Stillen nach Kaiserschnitt

Nach einem Kaiserschnitt können Sie Ihr Baby genauso stillen wie nach einer normalen Geburt. Manchmal braucht es zu Beginn ein wenig Geduld und etwas mehr Unterstützung.

Stillen und Narkose

Wurde der Kaiserschnitt mit einer regionalen Betäubung (PDA) durchgeführt, steht dem frühen Stillen nichts im Weg. Ein früher Hautkontakt von Mutter und Kind und das Saugen an der Brust regen die Milchbildung an und begünstigen damit den Stillbeginn. Geht es Mutter und Kind gut, ist es in vielen Krankenhäusern deshalb üblich, der Mutter das Baby nach dem Kaiserschnitt sofort auf die nackte Brust zu legen – noch während die Wunde versorgt wird. 
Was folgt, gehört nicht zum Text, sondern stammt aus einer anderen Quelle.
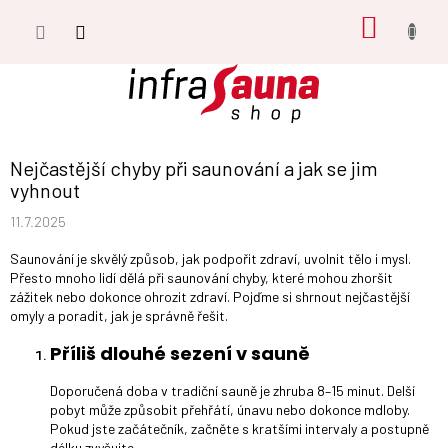
Přejít
NÁKUP
na
obsah
KOŠÍK
Nejčastější chyby při saunování a jak se jim
vyhnout
11.7.2025
Saunování je skvělý způsob, jak podpořit zdraví, uvolnit tělo i mysl.
Přesto mnoho lidí dělá při saunování chyby, které mohou zhoršit
zážitek nebo dokonce ohrozit zdraví. Pojďme si shrnout nejčastější
omyly a poradit, jak je správně řešit.
Příliš dlouhé sezení v sauně
Doporučená doba v tradiční sauně je zhruba 8–15 minut. Delší
pobyt může způsobit přehřátí, únavu nebo dokonce mdloby.
Pokud jste začátečník, začněte s kratšími intervaly a postupně
délku zvyšujte.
Sobald Sie Ihr Baby im Arm haben, können Sie also mit dem Stillen beginnen. Das gilt auch nach einer Vollnarkose, sobald Sie aufgewacht und orientiert sind. Die Konzentration des Narkosemittels im Blut ist dann bereits so niedrig, dass es dem Kind nicht schadet.

Die Hebamme kann Sie dabei unterstützen, eine angenehme Stillposition zu finden, bei der die Wunde nicht belastet wird. Ein Kissen kann die Naht schützen. Helfen kann auch, beim Stillen die Beine anzuziehen. Das entlastet die Narbe. Manche Mütter stillen lieber seitlich im Liegen.

Hautkontakt tut gut

Durch das frühe Stillen erhält das Baby nicht nur die wertvolle Vormilch (Kolostrum), sondern auch viel Nähe und Hautkontakt. Das hilft beim Ankommen in der Welt, gibt Geborgenheit und unterstützt die Bindung zwischen Mutter und Kind. Besonders Frauen, die einen Notkaiserschnitt erlebt haben, kann die Nähe beim Stillen helfen, den Eingriff seelisch zu verarbeiten. Wie bei einer normalen Geburt führen die Nähe und das Stillen bei der Mutter zur Ausschüttung von Oxytocin, einem Hormon, das Glücks- und Liebesgefühle auslöst und die Heilung und Rückbildung der Gebärmutter fördert.

Wenn zunächst nicht gestillt werden kann

Kann das Kind innerhalb der ersten sechs Stunden nach der Geburt nicht angelegt werden, weil Mutter oder Kind medizinisch behandelt werden müssen und deshalb zunächst getrennt werden, ist es ideal, wenn die Mutter die wertvolle Vormilch mit der Hand aus der Brust ausstreicht und sie dem Kind gegeben wird. Bleiben Mutter und Kind auch über diese ersten Stunden hinaus getrennt, kann die Muttermilch von Anfang an regelmäßig ausgestrichen oder abgepumpt werden, um die Milchbildung anzuregen.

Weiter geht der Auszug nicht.